En un anuncio reciente, la Secretaría de Medio Ambiente de México comunicó un 'ajuste' en la delimitación de la zona protegida destinada a la conservación de la vaquita marina, el cetáceo más en peligro de extinción a nivel mundial. Esta revisión busca encontrar un balance entre la preservación de esta pequeña marsopa y la continuidad de las actividades pesqueras que se desarrollan en el extremo norte del Golfo de California, zona también conocida como mar de Cortés.
El cambio fue acordado en una reunión que involucró a diversas instancias del gobierno federal, autoridades de los estados de Baja California y Sonora, representantes locales y organizaciones de pescadores. Desde hace aproximadamente veinte años, se ha aplicado protección a la región donde habita la vaquita, un área que se ha ido restringiendo a su porción más septentrional. Esta protección incluye una zona de tolerancia cero, donde se prohíbe totalmente la pesca, y un área más amplia donde la pesca es permitida pero con la restricción de prohibir el uso de redes de enmalle para evitar que las vaquitas queden atrapadas.
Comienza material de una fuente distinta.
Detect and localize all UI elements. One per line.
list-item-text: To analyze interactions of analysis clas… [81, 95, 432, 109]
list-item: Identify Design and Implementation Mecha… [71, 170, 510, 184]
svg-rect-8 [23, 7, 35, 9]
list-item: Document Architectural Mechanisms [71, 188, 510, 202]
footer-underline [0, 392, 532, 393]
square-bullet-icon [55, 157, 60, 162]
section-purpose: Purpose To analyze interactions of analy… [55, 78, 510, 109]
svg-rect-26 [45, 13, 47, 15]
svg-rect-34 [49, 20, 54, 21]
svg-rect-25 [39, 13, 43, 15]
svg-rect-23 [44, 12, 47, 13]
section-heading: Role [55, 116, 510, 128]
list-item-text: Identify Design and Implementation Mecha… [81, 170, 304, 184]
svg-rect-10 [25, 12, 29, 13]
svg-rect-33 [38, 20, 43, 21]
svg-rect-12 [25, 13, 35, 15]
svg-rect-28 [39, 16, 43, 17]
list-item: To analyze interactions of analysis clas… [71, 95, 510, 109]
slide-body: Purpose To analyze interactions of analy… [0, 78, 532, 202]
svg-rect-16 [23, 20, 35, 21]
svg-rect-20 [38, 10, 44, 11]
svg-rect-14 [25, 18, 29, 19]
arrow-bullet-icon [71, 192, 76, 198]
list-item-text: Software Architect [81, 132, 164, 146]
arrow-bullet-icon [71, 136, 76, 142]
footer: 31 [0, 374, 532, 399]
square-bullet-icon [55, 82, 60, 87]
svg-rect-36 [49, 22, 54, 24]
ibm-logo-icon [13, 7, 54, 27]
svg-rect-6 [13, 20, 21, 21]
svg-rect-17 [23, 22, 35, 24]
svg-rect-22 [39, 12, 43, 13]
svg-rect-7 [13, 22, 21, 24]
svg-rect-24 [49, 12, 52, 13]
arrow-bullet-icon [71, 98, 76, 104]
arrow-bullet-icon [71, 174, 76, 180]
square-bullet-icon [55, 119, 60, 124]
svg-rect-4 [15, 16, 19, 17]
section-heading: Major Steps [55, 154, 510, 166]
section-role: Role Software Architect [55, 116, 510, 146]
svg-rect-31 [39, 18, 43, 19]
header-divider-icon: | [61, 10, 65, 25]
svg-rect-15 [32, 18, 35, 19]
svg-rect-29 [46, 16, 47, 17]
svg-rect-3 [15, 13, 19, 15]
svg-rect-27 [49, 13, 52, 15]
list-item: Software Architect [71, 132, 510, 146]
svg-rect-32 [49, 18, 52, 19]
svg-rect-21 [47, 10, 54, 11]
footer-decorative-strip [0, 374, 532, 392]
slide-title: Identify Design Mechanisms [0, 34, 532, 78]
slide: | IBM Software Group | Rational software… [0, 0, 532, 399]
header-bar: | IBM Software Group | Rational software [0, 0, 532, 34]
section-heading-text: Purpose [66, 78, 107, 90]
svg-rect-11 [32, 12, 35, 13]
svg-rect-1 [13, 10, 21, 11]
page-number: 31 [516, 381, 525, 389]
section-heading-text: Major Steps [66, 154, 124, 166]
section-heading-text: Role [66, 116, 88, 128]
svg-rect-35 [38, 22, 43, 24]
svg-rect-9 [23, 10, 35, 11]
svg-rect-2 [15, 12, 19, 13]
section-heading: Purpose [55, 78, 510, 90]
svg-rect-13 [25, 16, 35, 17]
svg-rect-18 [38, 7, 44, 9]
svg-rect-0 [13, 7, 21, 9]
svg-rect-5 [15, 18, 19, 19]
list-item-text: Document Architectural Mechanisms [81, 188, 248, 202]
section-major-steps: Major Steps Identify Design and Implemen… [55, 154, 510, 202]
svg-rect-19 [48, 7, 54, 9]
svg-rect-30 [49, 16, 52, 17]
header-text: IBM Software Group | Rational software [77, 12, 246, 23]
A pesar de estas prohibiciones, la pesca ilegal con redes de enmalle persiste, principalmente en la captura de la totoaba, un pez de tamaño similar a la vaquita. La vejiga natatoria de la totoaba es altamente valorada en mercados ilegales en China, y su comercio está vinculado a redes de crimen organizado que obtienen importantes ingresos en esta región.
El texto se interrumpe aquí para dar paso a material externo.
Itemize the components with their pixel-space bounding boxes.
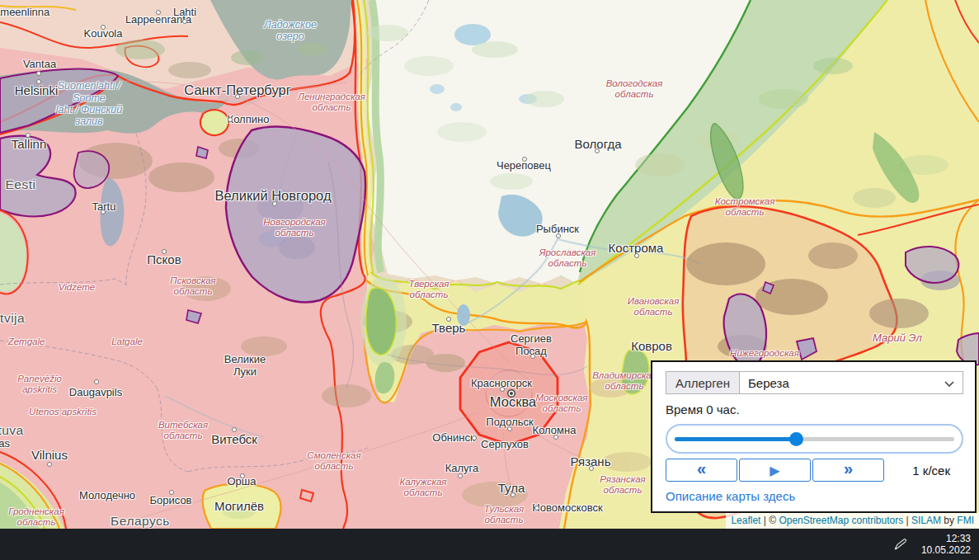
clock-date: 10.05.2022 (921, 544, 971, 556)
rewind-button[interactable]: « (666, 459, 737, 482)
time-slider[interactable] (666, 424, 963, 454)
taskbar-clock[interactable]: 12:33 10.05.2022 (921, 533, 971, 556)
desktop-screen: HämeenlinnaLahtiLappeenrantaKouvolaVanta… (0, 0, 979, 560)
time-label: Время 0 час. (666, 402, 963, 416)
slider-thumb[interactable] (789, 432, 803, 446)
fmi-link[interactable]: FMI (957, 515, 974, 526)
allergen-selected-value: Береза (748, 376, 789, 390)
map-attribution: Leaflet | © OpenStreetMap contributors |… (726, 513, 979, 529)
allergen-select[interactable]: Береза (739, 371, 963, 394)
clock-time: 12:33 (921, 533, 971, 544)
allergen-label: Аллерген (666, 371, 739, 394)
attribution-by-text: by (941, 515, 957, 526)
play-button[interactable]: ▶ (739, 459, 811, 482)
silam-link[interactable]: SILAM (911, 515, 941, 526)
windows-ink-pen-icon[interactable] (892, 535, 910, 553)
slider-fill (675, 437, 796, 441)
taskbar: 12:33 10.05.2022 (0, 529, 979, 560)
slider-track[interactable] (675, 437, 954, 441)
copyright-symbol: © (769, 515, 779, 526)
osm-link[interactable]: OpenStreetMap contributors (779, 515, 903, 526)
attribution-separator: | (760, 515, 769, 526)
chevron-down-icon (944, 381, 954, 387)
forward-button[interactable]: » (812, 459, 884, 482)
leaflet-link[interactable]: Leaflet (731, 515, 760, 526)
control-panel: Аллерген Береза Время 0 час. « ▶ » 1 к/с… (651, 360, 977, 513)
map-description-link[interactable]: Описание карты здесь (666, 489, 795, 503)
attribution-separator: | (903, 515, 911, 526)
speed-label: 1 к/сек (912, 464, 950, 478)
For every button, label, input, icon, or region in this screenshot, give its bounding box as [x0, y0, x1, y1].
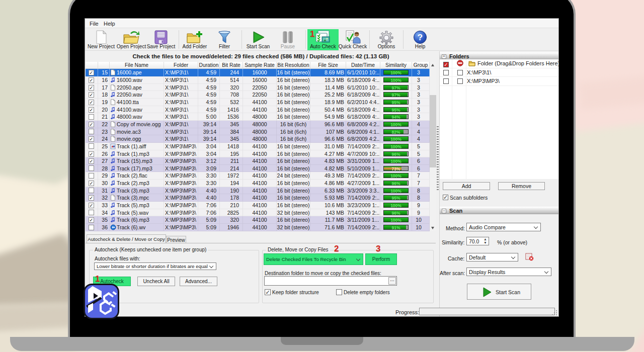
svg-text:?: ?	[418, 33, 423, 42]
El resultado de estas actividades ha sido un declive continuo en el número de vaquitas avistadas. En 1997, los registros indicaban alrededor de 600 ejemplares, un número que contrasta notablemente con la cifra estimada en 2024, de apenas entre siete y diez individuos tras una expedición realizada en septiembre del año anterior. Sin embargo, existe la expectativa de que esta caída haya podido estabilizarse hacia 2025.
Dentro del acuerdo recientemente alcanzado, se reduce el área en la que está prohibido el uso de redes de enmalle, pero se contemplan controles más estrictos para asegurar el cumplimiento efectivo de esta prohibición. Enrique Sanjurjo, integrante de la organización Pesca ABC, que impulsa una pesca sostenible compatible con el entorno, destacó que si estos controles se implementan verdaderamente, podrían representar un avance, ya que calificó la situación previa, con regulaciones de papel y tolerancia hacia ilegalidades, como lo más perjudicial para la región.
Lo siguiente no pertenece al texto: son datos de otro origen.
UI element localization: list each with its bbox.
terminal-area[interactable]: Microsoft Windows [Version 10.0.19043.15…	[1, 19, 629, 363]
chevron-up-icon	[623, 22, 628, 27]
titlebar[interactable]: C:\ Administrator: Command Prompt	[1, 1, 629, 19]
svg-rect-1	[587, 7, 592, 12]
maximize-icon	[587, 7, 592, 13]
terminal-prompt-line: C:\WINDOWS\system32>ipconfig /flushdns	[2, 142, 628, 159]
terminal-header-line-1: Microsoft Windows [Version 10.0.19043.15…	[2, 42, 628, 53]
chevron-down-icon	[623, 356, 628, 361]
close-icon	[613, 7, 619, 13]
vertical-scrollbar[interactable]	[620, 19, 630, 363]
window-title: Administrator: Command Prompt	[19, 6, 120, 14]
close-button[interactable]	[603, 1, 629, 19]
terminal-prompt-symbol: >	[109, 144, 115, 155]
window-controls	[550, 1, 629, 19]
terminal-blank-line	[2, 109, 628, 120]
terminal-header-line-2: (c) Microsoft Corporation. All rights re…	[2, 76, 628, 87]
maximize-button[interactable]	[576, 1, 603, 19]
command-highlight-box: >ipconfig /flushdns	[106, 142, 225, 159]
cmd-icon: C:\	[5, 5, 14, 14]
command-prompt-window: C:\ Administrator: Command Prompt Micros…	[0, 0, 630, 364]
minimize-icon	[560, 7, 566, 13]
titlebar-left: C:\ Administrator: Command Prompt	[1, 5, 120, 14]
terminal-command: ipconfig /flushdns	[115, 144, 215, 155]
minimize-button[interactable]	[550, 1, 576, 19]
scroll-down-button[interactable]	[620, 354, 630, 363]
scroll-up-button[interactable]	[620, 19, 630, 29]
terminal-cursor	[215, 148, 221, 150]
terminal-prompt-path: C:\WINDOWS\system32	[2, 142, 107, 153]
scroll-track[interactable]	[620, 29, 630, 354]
Lamentablemente, no todas las opiniones son favorables. El Centro para la Diversidad Biológica, una organización ambientalista ubicada en Arizona, México, expresó que esta medida implica un retroceso en las estrategias de conservación. Alex Olivera, representante de la organización, argumentó que al reducir la zona protegida, se estaría entregando vastas porciones del hábitat de la vaquita a los métodos de pesca que la han puesto al borde de la extinción. Subrayó que estos mamíferos marinos no se restringen a límites geográficos fijos y que estudios científicos han confirmado la presencia de vaquitas fuera del área definida como de tolerancia cero.
Además, Olivera alertó sobre otras disposiciones del acuerdo, tales como la apertura de canales para la navegación dentro de la zona de prohibición y la autorización para la pesca nocturna, prácticas que anteriormente estaban vetadas. Estas modificaciones podrían dificultar los esfuerzos por controlar la pesca ilegal en estas aguas sensibles.
En contraparte, el gobierno mexicano sostiene que el nuevo acuerdo promoverá un avance significativo en la protección de la vaquita marina, a la vez que aborda una cuestión de justicia social para las comunidades del Alto Golfo de California que dependen de la pesca para su subsistencia.